The storyline and whatnot of the Harry Potter series of books and movies has already been detailed in other nodes. Regarding the books, one has to ask, what is it about them that has made the Harry Potter series so incredibly popular? I do not dispute the fact that they are very good books, but rather I have to question what it is about them that has led to their incredible success – there have been few books which have spawned such a following amongst both young and old, or so much in the way of merchandising, and film adaptations.
Having thought about this a lot over the past few years, my opinion about the books is that their success is derived not from the storyline aspects of the books, but rather from the descriptions of every-day life at Hogwarts. In this way, it is somewhat reminiscent of the whole 'Survivor' / Reality TV craze – which gained popularity around the same time as Harry Potter did. Both are centered more around day-to-day life of those put into strange situations than the inevitable resolution of the situations that befall them. It is like a modern resurgence of the 'comedy of manners' genre, but in this case it is far more exaggerated than anything Jane Austen ever wrote. It is a comedy of manners for the modern generation, and just like so many texts produced today, it is far less subtle than it's predecessors ever were.

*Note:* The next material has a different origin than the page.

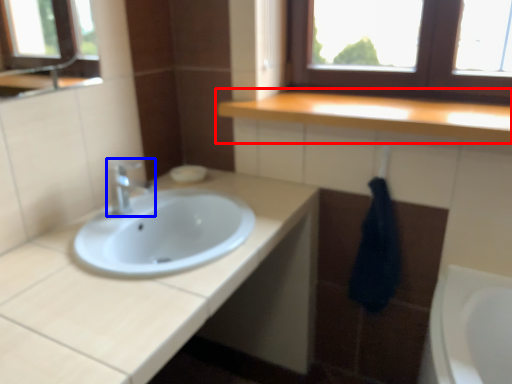 Question: Which object appears closest to the camera in this image, countertop (highlighted by a red box) or tap (highlighted by a blue box)?

Choices:
 (A) countertop
 (B) tap

Answer: (A)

Reality Television is where a show is, generally, created around ordinary, real people who are put into a remarkable situation. 'Survivor' is possibly the most successful of all of the reality-TV shows, centered around a group of people who were put onto an island and had to try to 'survive' – making a camp site, collecting food, and trying to “outwit, outplay and outlast” one another through competing with each other for the “immunity idol.” It was a certain voyeuristic fascination with watching how people reacted to being placed in such a situation that made the show so successful. We wanted to see how one person's relationship with another progressed over the course of the show; how they formed groups within their tribes to try and beat the others, only to betray those who trusted them; we want to see these glimpses into other people's lives, but it is what happens on a daily basis that interests us, not so much the fact that one of them will inevitably win.
For the most part, Harry Potter consists of lengthy descriptions of what life is like at Hogwarts, while Harry studies to become a wizard. It covers the subjects that they learn, the people at the school, and all these weird and wonderful things which, to us, are so fascinating. Harry Potter is just a regular boy who suddenly finds out that his parents were wizards, that he is to start schooling to become a wizard, and that this entire society of magical folk lived their lives without anyone knowing. The plot takes backstage to the descriptions of everyday life at Hogwarts, at least that is my opinion. While the plot itself may be good in its own right, the descriptions of what Harry does when thrust into such an extraordinary situation are even better.
The Harry Potter movies lacked so much that the books had because the movies had to be centered around the plot while the books could be centered around the lifestyle that the wizards and witches enjoyed – the candy, the wands, the broomsticks; all of it seems far more interesting than Voldemort and his inevitable face-off with Harry. Likewise, 'Survivor' is not oriented around the inevitable conclusion that is one of them walking home one-million dollars richer, but around the way that they react to suddenly being placed on an island – cooking rats, making fire, exploring the island/setting, outplaying each other.
The difference is, of course, that the reality-TV craze died while the Harry Potter phenomenon did not. The first series of Survivor was great, but after that the concept became a big hackneyed and trite – no one was as interested because, aside from the people and the setting, nothing changed. With Harry Potter, every new book brings new characters and settings which are far more interesting than their real-life counterparts ever could be - but how long until Harry Potter too becomes hackneyed and trite?
A couple of additions courtesy of TheLady
1. "The reality tv aspect is reponsible for the fact that the books are becoming less fascinating, as the world they are set in becomes more familiar and the vouyerism aspect loses power."
2. "Conversely, it is a testament to the genius of C.S. Lewis, who set up each Narnia book in a slightly different world that the reader has to re-learn, which is what makes them stand up both as a series and on their own over time."